Limits to prediction during sentence comprehension in SOV languages - Speaker: Samar Husain
Evidence for top-down processing during sentence comprehension has been found cross-linguistically and across a variety of syntactic relations. Critically, top-down processing has been argued to be quite robust (and more dominant than bottom-up processing) in Subject-Object-Verb (SOV) languages. For example, the effective use of preverbal linguistic cues to make successful clause-final verb prediction has been demonstrated in multiple SOV languages such as German, Hindi and Japanese. Processing effects such as anti-locality and lack of structural forgetting have been used to bolster this claim. In this talk, I will provide new evidence from a series of experiments that highlights limits to robust verbal prediction and its maintenance during comprehension of an SOV language Hindi.

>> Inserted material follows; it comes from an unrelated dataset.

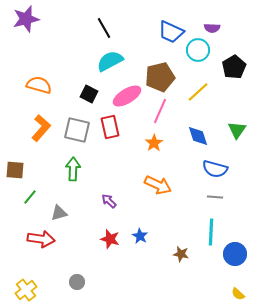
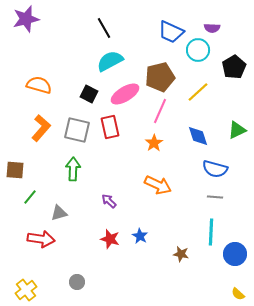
pink ellipse: moved 2 px left, 2 px up
green triangle: rotated 30 degrees clockwise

I will report four sets of results to argue for the above claim: (1) I will show that verbal prediction suffers with increase in preverbal linguistic complexity, (2) I will show that the previously reported anti-locality effect in Hindi is likely due to shallow parsing rather than robust verbal prediction, (3) I will provide evidence for structural forgetting through the formation of locally coherent parses in syntactic environments which have previously been used to argue for robust prediction maintenance, (4) finally, I will provide evidence for processing difficulty at the clause final verb due to similarity-based interference.
Together these experiments show that, in Hindi, syntactic prediction related to argument-verb dependency is more robust in configurations with (a) simple argument structure, (b) unique case-markers, (c) canonical word order, (d) argument-verb proximity, and (e) fewer clausal embeddings. When preverbal syntactic complexity increases, predictions falter.